For many women, there is a belief that “If you have one, he will come”, yet Having A Vagina Doesn’t Mean Men Are Going To Drop At Your Feet. While the article doesn’t cover exactly the topic I was intending, its title says it all as bluntly as I intend.
There are even some who express hostility that women ever put a man before other women in her life. One such is “life coach” Iyanla Vanzant, who declared on her TV show: “That breaks my heart that as women, you let a penis penetrate your friendship.” Again, the best retort comes from commenter tom11zz884: “…she puts the blame on the ‘Penis’ for ruining the relationship, when in fact their “Vaginas” wasn’t [sic] exactly turning down the ‘Penis’….lol”
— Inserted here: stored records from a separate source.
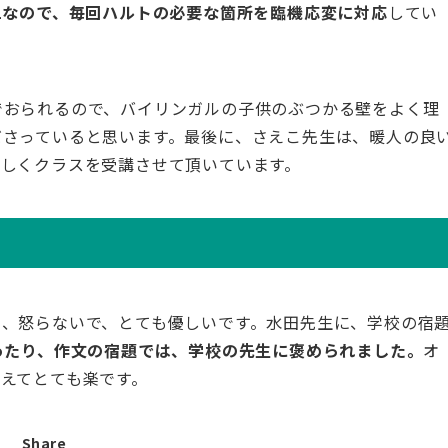
1なので、毎回ハルトの必要な箇所を臨機応変に対応
してい
でおられるので、バイリンガルの子供のぶつかる壁をよく理
ださっていると思います。最後に、さえこ先生は、暖人の良
楽しくクラスを受講させて頂いています。
て、怒らないで、とても優しいです。水田先生に、学校の宿
ったり、作文の宿題では、学校の先生に褒められました。
オ
えてとても楽です。
Share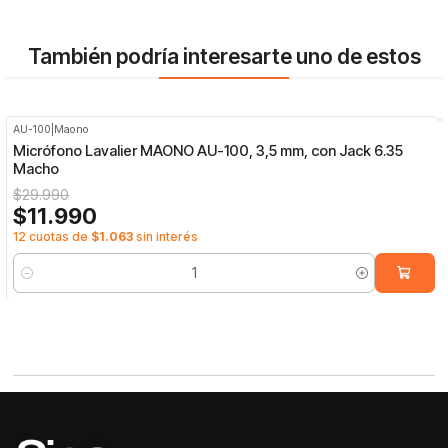
También podría interesarte uno de estos
AU-100
|
Maono
-60%
OFF
Micrófono Lavalier MAONO AU-100, 3,5 mm, con Jack 6.35
Macho
$29.990
$11.990
12 cuotas de
$1.063
sin interés
Cantidad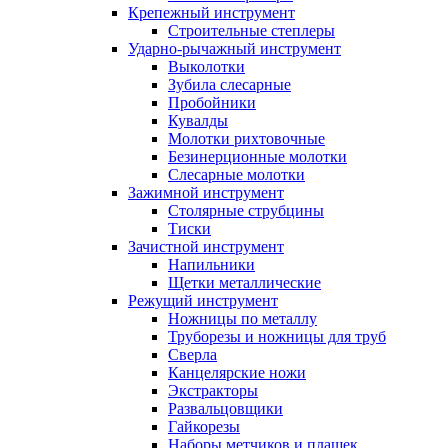
Крепежный инструмент
Строительные степлеры
Ударно-рычажный инструмент
Выколотки
Зубила слесарные
Пробойники
Кувалды
Молотки рихтовочные
Безинерционные молотки
Слесарные молотки
Зажимной инструмент
Столярные струбцины
Тиски
Зачистной инструмент
Напильники
Щетки металлические
Режущий инструмент
Ножницы по металлу
Труборезы и ножницы для труб
Сверла
Канцелярские ножи
Экстракторы
Развальцовщики
Гайкорезы
Наборы метчиков и плашек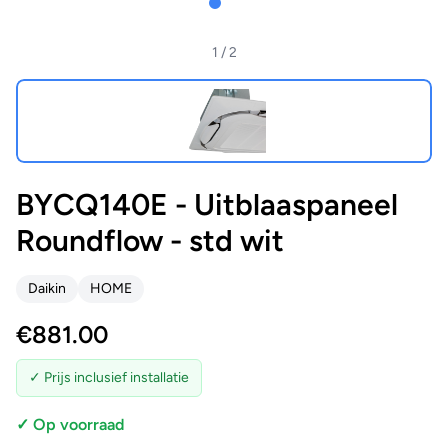
1
/ 2
BYCQ140E - Uitblaaspaneel
Roundflow - std wit
Daikin
HOME
€
881.00
✓ Prijs inclusief installatie
✓ Op voorraad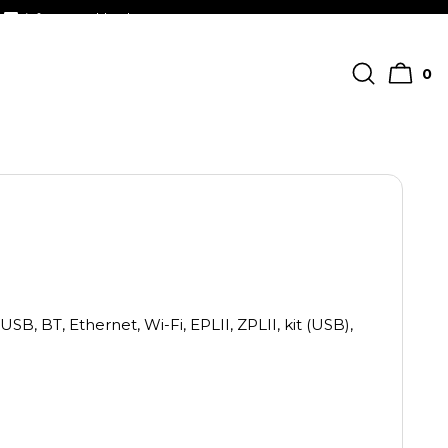
info@streckkodscenter.se
0
B, BT, Ethernet, Wi-Fi, EPLII, ZPLII, kit (USB),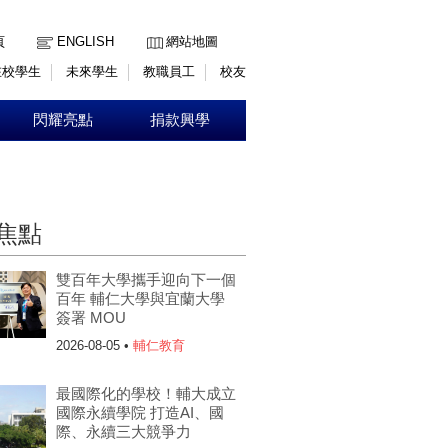
:::
頁
ENGLISH
網站地圖
在校學生
未來學生
教職員工
校友
閃耀亮點
捐款興學
焦點
雙百年大學攜手迎向下一個
百年 輔仁大學與宜蘭大學
簽署 MOU
2026-08-05 •
輔仁教育
最國際化的學校！輔大成立
國際永續學院 打造AI、國
際、永續三大競爭力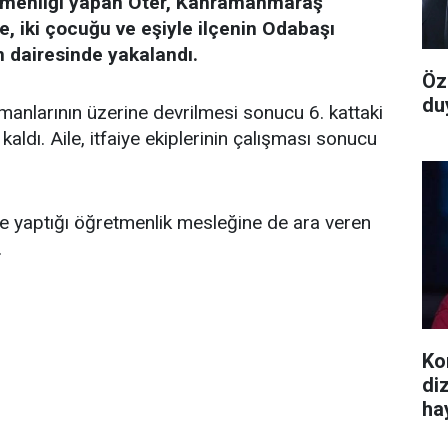
retmenliği yapan Öter, Kahramanmaraş
, iki çocuğu ve eşiyle ilçenin Odabaşı
 dairesinde yakalandı.
Öz
du
tmanlarının üzerine devrilmesi sonucu 6. kattaki
aldı. Aile, itfaiye ekiplerinin çalışması sonucu
te yaptığı öğretmenlik mesleğine de ara veren
.
Ko
dizi
ha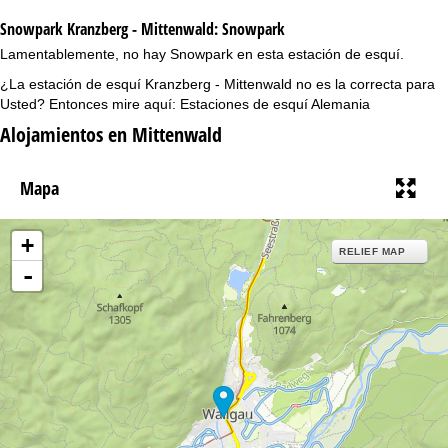
Snowpark Kranzberg - Mittenwald:
Snowpark
Lamentablemente, no hay Snowpark en esta estación de esquí.
¿La estación de esquí Kranzberg - Mittenwald no es la correcta para
Usted? Entonces mire aquí:
Estaciones de esquí Alemania
Alojamientos en Mittenwald
Mapa
+
RELIEF MAP
-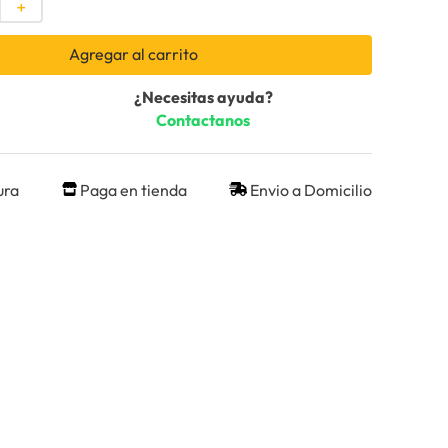
＋
Agregar al carrito
¿Necesitas ayuda?
Contactanos
ura
Paga en tienda
Envio a Domicilio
It is from such hostile feminine attitudes that MGTOW evolved in response. UK counsellor Andrea Blundell revealed some of her conclusions counselling men about relationship issues. Among her findings were:
* Men are angry because they feel trapped by [female] expectations of how the ‘ideal’ man should behave.
* Men are acutely aware of what our idea of a perfect man is and know how much we judge them if they aren’t one.
She concludes: “I’ve realised my chemistry is hard-wired to the idea that men are strong saviours and my new ability to understand they aren’t has left me somewhere I never expected to be — uninterested. I don’t need someone to save me — I am strong enough now to tackle life on my own.”
In this, she follows the advice of the oldest living woman in Scotland, Centenarian Jessie Gallan. At age 109, she insists that the secret to her longevity is to eat your porridge and avoid men.
And Ms Blundell has many other young women joining her in not wanting or needing men, not even to make them mothers. Reporter Mary Mcconnell found women as young as 18 are resorting to sperm donors online as they give up the hunt for Mr Right. And, in the ultimate feminist wet dream, Science will soon be able to produce viable embryos from the cells of two women, which would completely eliminate the need for male participation in reproduction. That should make the likes of Miss Gallan, and Iyanla Vanzant, and Andrea Blundell very happy.
In the mean time, those women seeking cuddling can “buy one of those huge body pillows and name it James and call it a day”, similar to something Yoda discovered: “a disturbing trend for disaffected young men to fall in love with a pillow printed with their favorite anime character and announce the pillow is their girlfriend.”
Gee, in light of all I presented here today, why would ANY man EVER consider taking such a radical step?